11. This brings me to the final issue. In essence, the ratio of the judge's decision is that (i) Mr Mitchell cannot reasonably be expected to live permanently in Jamaica but (ii) he can be cared for by family, friends or professional carers if the appellant were to return to Jamaica to make an out of country application or (iii) it would not damage his health significantly and would therefore be reasonable to expect Mr Mitchell to travel with his wife to Jamaica while she made an application for entry clearance. In granting permission, Judge Southern appears to raise the possibility that Mr Mitchell might travel to Jamaica and find himself stranded there permanently because his wife had failed in her application for entry clearance.

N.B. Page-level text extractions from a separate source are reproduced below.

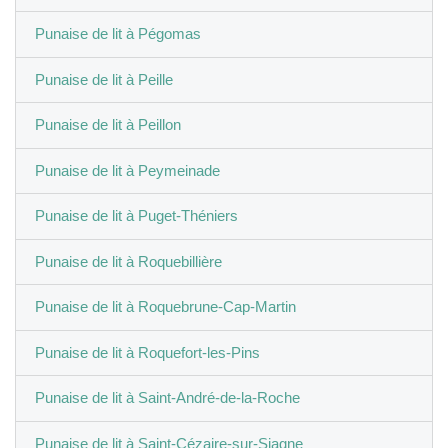
Punaise de lit à Pégomas
Punaise de lit à Peille
Punaise de lit à Peillon
Punaise de lit à Peymeinade
Punaise de lit à Puget-Théniers
Punaise de lit à Roquebillière
Punaise de lit à Roquebrune-Cap-Martin
Punaise de lit à Roquefort-les-Pins
Punaise de lit à Saint-André-de-la-Roche
Punaise de lit à Saint-Cézaire-sur-Siagne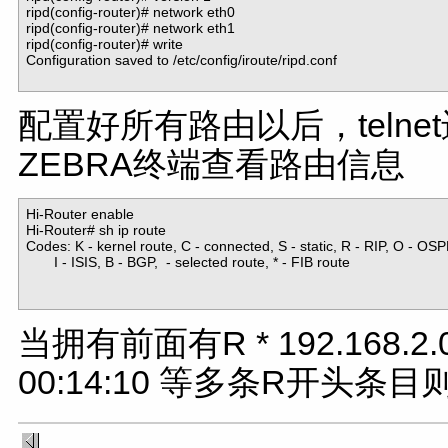
ripd(config-router)# network eth0

ripd(config-router)# network eth1

ripd(config-router)# write

Configuration saved to /etc/config/iroute/ripd.conf

配置好所有路由以后，telne
ZEBRA终端查看路由信息
Hi-Router enable

Hi-Router# sh ip route

Codes: K - kernel route, C - connected, S - static, R - RIP, O - OSPF
       I - ISIS, B - BGP,  - selected route, * - FIB route

当拥有前面有R * 192.168.2.0/24 
00:14:10 等多条R开头条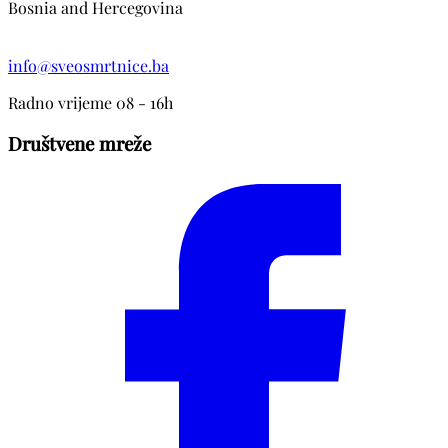
Bosnia and Hercegovina
info@sveosmrtnice.ba
Radno vrijeme 08 - 16h
Društvene mreže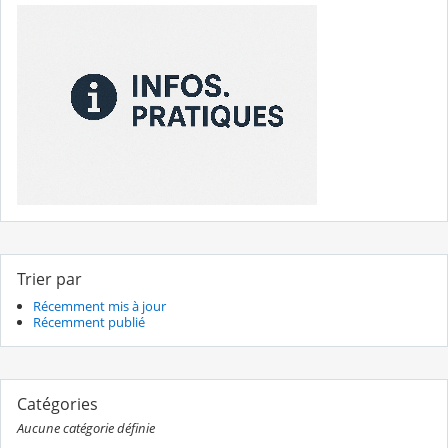
Trier par
Récemment mis à jour
Récemment publié
Catégories
Aucune catégorie définie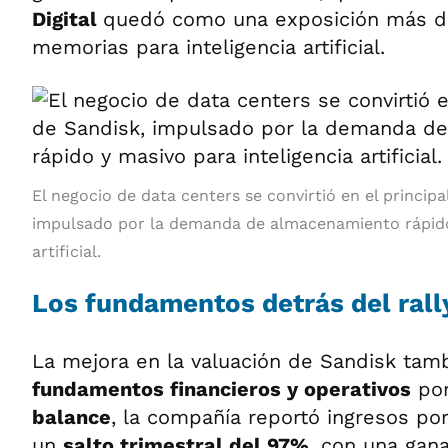
Digital
quedó como una exposición más dir
memorias para inteligencia artificial.
El negocio de data centers se convirtió en el princip
impulsado por la demanda de almacenamiento rápido 
artificial.
Los fundamentos detrás del rall
La mejora en la valuación de Sandisk tam
fundamentos financieros y operativos
por
balance
, la compañía reportó ingresos po
un
salto trimestral del 97%
, con una gan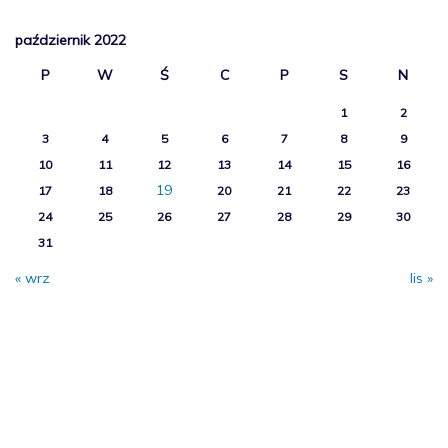
październik 2022
P
W
Ś
C
P
S
N
1
2
3
4
5
6
7
8
9
10
11
12
13
14
15
16
19
17
18
20
21
22
23
24
25
26
27
28
29
30
31
« wrz
lis »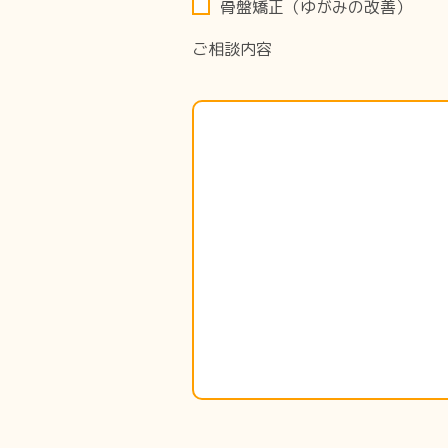
骨盤矯正（ゆがみの改善）
ご相談内容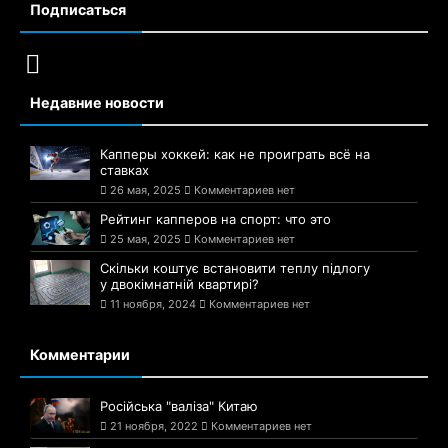
Подписаться
Недавние новости
Капперы хоккей: как не проиграть всё на
ставках
26 мая, 2025
Комментариев нет
Рейтинг капперов на спорт: что это
25 мая, 2025
Комментариев нет
Скільки коштує встановити теплу підлогу
у двокімнатній квартирі?
11 ноября, 2024
Комментариев нет
Комментарии
Російська "валіза" Китаю
21 ноября, 2022
Комментариев нет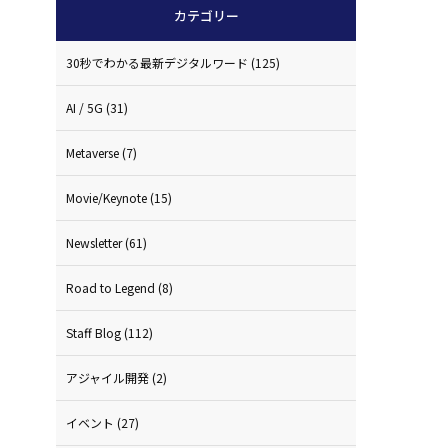
カテゴリー
30秒でわかる最新デジタルワード
(125)
AI / 5G
(31)
Metaverse
(7)
Movie/Keynote
(15)
Newsletter
(61)
Road to Legend
(8)
Staff Blog
(112)
アジャイル開発
(2)
イベント
(27)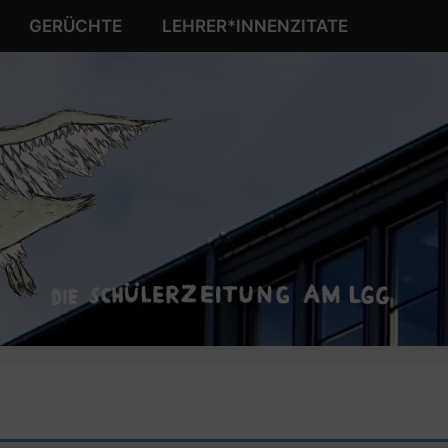
GERÜCHTE
LEHRER*INNENZITATE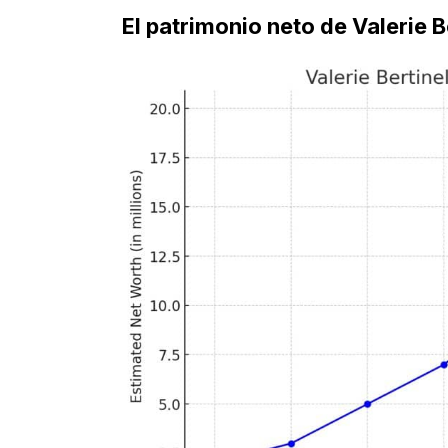
El patrimonio neto de Valerie Be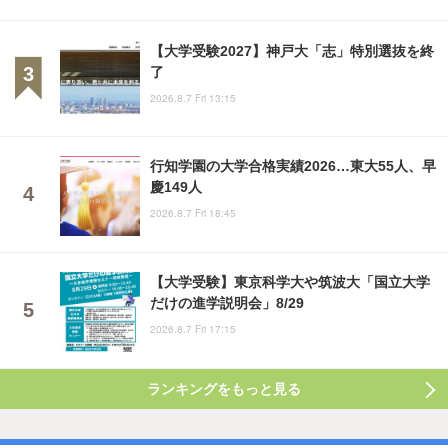
【大学受験2027】神戸大「志」特別選抜を終
了
2026.8.7 Fri 13:15
行知学園の大学合格実績2026…東大55人、早
慶149人
2026.8.7 Fri 18:45
【大学受験】東京科学大や筑波大「国立大学
だけの進学説明会」8/29
2026.8.7 Fri 17:15
ランキングをもっと見る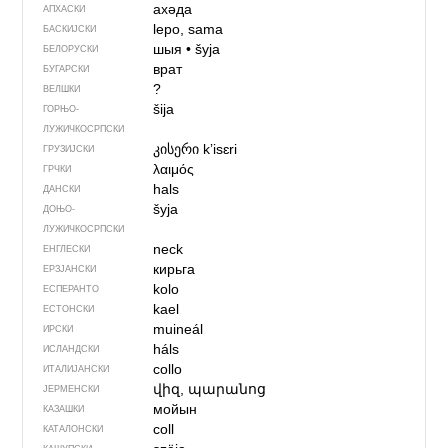
ахәда
АПХАСКИ
lepo, sama
БАСКИЈСКИ
шыя
•
šyja
БЕЛОРУСКИ
врат
БУГАРСКИ
?
ВЕЛШКИ
šija
ГОРЊО­
ЛУЖИЧКОСРПСКИ
კისერი
kʼisɛri
ГРУЗИЈСКИ
λαιμός
ГРЧКИ
hals
ДАНСКИ
šyja
ДОЊО­
ЛУЖИЧКОСРПСКИ
neck
ЕНГЛЕСКИ
кирьга
ЕРЗЈАНСКИ
kolo
ЕСПЕРАНТО
kael
ЕСТОНСКИ
muineál
ИРСКИ
háls
ИСЛАНДСКИ
collo
ИТАЛИЈАНСКИ
վիզ, պարանոց
ЈЕРМЕНСКИ
мойын
КАЗАШКИ
coll
КАТАЛОНСКИ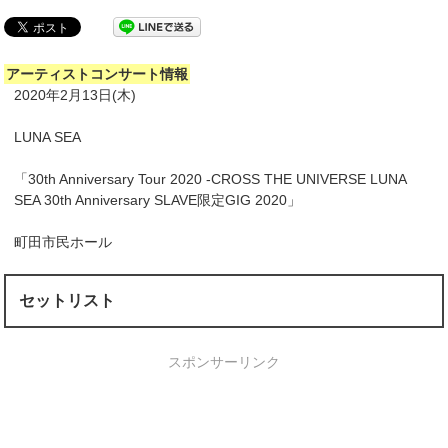
アーティストコンサート情報
2020年2月13日(木)
LUNA SEA
「30th Anniversary Tour 2020 -CROSS THE UNIVERSE LUNA
SEA 30th Anniversary SLAVE限定GIG 2020」
町田市民ホール
セットリスト
スポンサーリンク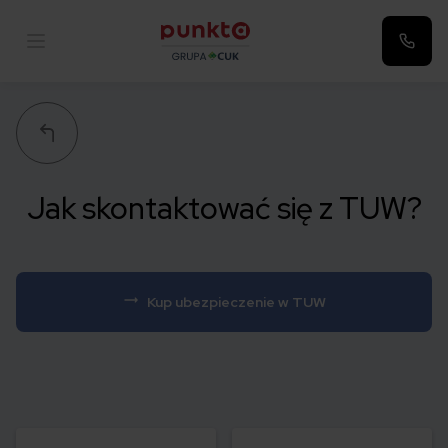
Punkta
Jak skontaktować się z TUW?
Kup ubezpieczenie w TUW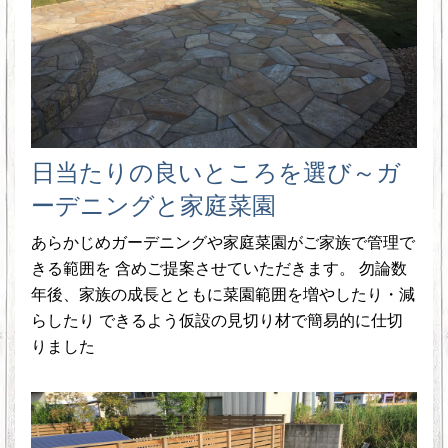
日当たりの良いところを選び～ガ
ーデニングと家庭菜園
あらかじめガーデニングや家庭菜園がご家族で管理で
きる範囲を 含めご提案させていただきます。 勿論数
年後、家族の成長とともに菜園範囲を増やしたり・減
らしたり できるよう仮設の見切り材で簡易的に仕切
りました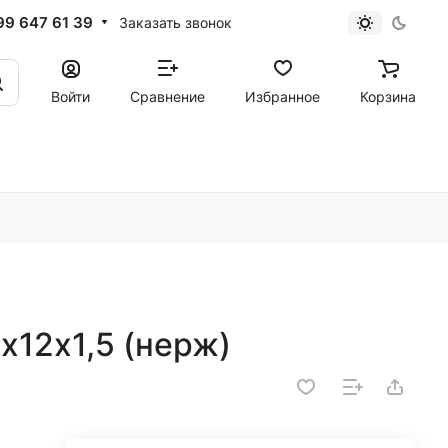
99 647 61 39
Заказать звонок
Войти
Сравнение
Избранное
Корзина
х12х1,5 (нерж)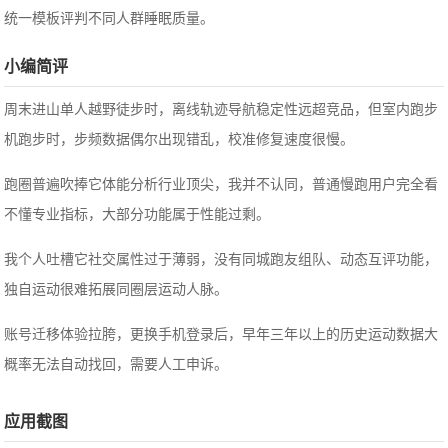
统一模板评判不同人群睡眠质量。
小编简评
周末进山单人越野徒步时，离线轨迹导航稳定性远超竞品，但室内跑步
机跑步时，步频数据偶尔出现错乱，校准修复速度很慢。
跑圈普遍吹捧它体能分析行业顶尖，我并不认同，普通慢跑用户完全看
不懂专业指标，大部分功能属于性能过剩。
我个人吐槽它社交属性过于薄弱，没有同城跑友组队、动态互评功能，
独自运动很难拓展同圈层运动人脉。
账号迁移体验拉胯，更换手机登录后，早年三年以上的历史运动数据大
概率无法自动找回，需要人工申诉。
应用截图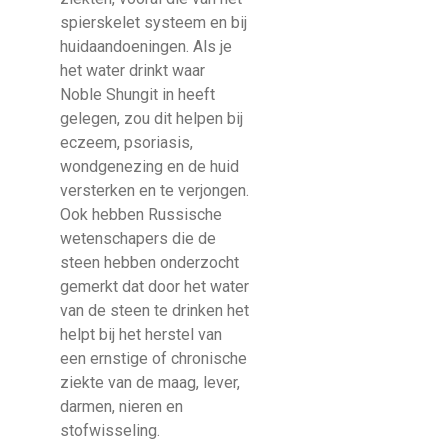
spierskelet systeem en bij
huidaandoeningen. Als je
het water drinkt waar
Noble Shungit in heeft
gelegen, zou dit helpen bij
eczeem, psoriasis,
wondgenezing en de huid
versterken en te verjongen.
Ook hebben Russische
wetenschapers die de
steen hebben onderzocht
gemerkt dat door het water
van de steen te drinken het
helpt bij het herstel van
een ernstige of chronische
ziekte van de maag, lever,
darmen, nieren en
stofwisseling.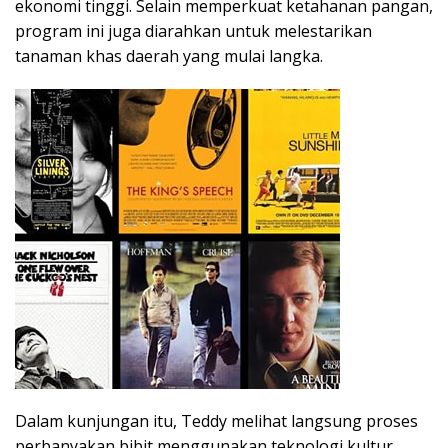
ekonomi tinggi. Selain memperkuat ketahanan pangan,
program ini juga diarahkan untuk melestarikan
tanaman khas daerah yang mulai langka.
Dalam kunjungan itu, Teddy melihat langsung proses
perbanyakan bibit menggunakan teknologi kultur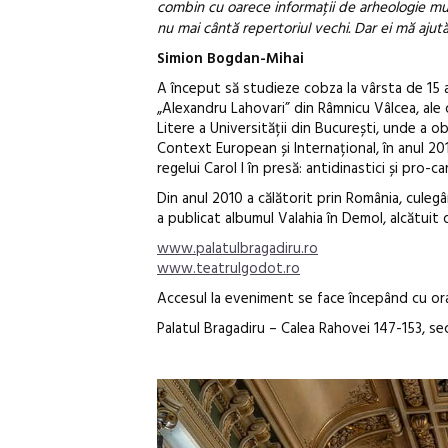
combin cu oarece informații de arheologie muzi
nu mai cântă repertoriul vechi. Dar ei mă aj
Simion Bogdan-Mihai
A început să studieze cobza la vârsta de 15 an
„Alexandru Lahovari” din Râmnicu Vâlcea, ale c
Litere a Universității din București, unde a ob
Context European și Internațional, în anul 201
regelui Carol I în presă: antidinastici și pro-carl
Din anul 2010 a călătorit prin România, culegân
a publicat albumul Valahia în Demol, alcătuit 
www.palatulbragadiru.ro
www.teatrulgodot.ro
Accesul la eveniment se face începând cu ora
Palatul Bragadiru – Calea Rahovei 147-153, se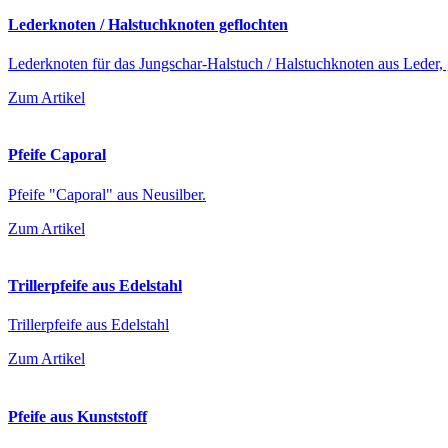
Lederknoten / Halstuchknoten geflochten
Lederknoten für das Jungschar-Halstuch / Halstuchknoten aus Leder, 
Zum Artikel
Pfeife Caporal
Pfeife "Caporal" aus Neusilber.
Zum Artikel
Trillerpfeife aus Edelstahl
Trillerpfeife aus Edelstahl
Zum Artikel
Pfeife aus Kunststoff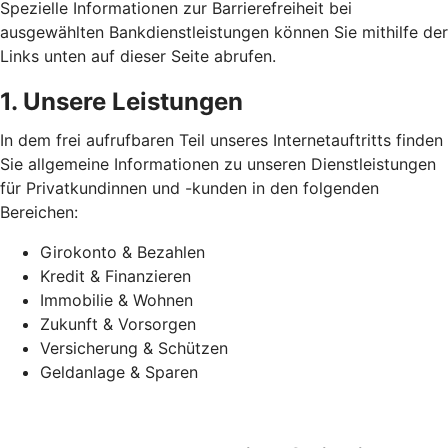
Spezielle Informationen zur Barrierefreiheit bei
ausgewählten Bankdienstleistungen können Sie mithilfe der
Links unten auf dieser Seite abrufen.
1. Unsere Leistungen
In dem frei aufrufbaren Teil unseres Internetauftritts finden
Sie allgemeine Informationen zu unseren Dienstleistungen
für Privatkundinnen und -kunden in den folgenden
Bereichen:
Girokonto & Bezahlen
Kredit & Finanzieren
Immobilie & Wohnen
Zukunft & Vorsorgen
Versicherung & Schützen
Geldanlage & Sparen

I cannot find that that is a legitimate objection on the facts in this case. Judge Myers appears to have been influenced to a significant extent by the evidence which showed that the appellant does leave Mr Mitchell to be looked after by others whilst she visits her daughter in Leeds or travels to London. A visit for a finite period of time to Jamaica to make an out of country application would appear to be little more than a variation or extension of those arrangements. The appellant does not appear to have adduced any evidence to show that waiting times for applicants for entry clearance in Jamaica are excessively long. Further, there are no minor children to be considered in this instance. The judge has found that an individual with a bad immigration history and who has no minor children to care for, his partner can, at least in the short term, be cared for by others or who can accompany her for a temporary visit to Jamaica should be expected to leave the United Kingdom and apply for entry clearance from abroad. That was a finding which effectively defeated the appellant's appeal on Article 8 ECHR grounds. I consider that it was a finding open to the judge on the evidence and I further find that she has supported her finding by cogent reasons based upon that evidence. The appeal is dismissed.

Notice of Decision
This appeal is dismissed.
No anonymity direction is made.


Signed Date 10 January 2017

Upper Tribunal Judge Clive Lane




TO THE RESPONDENT
FEE AWARD
I have dismissed the appeal and therefore there no fee order is payable.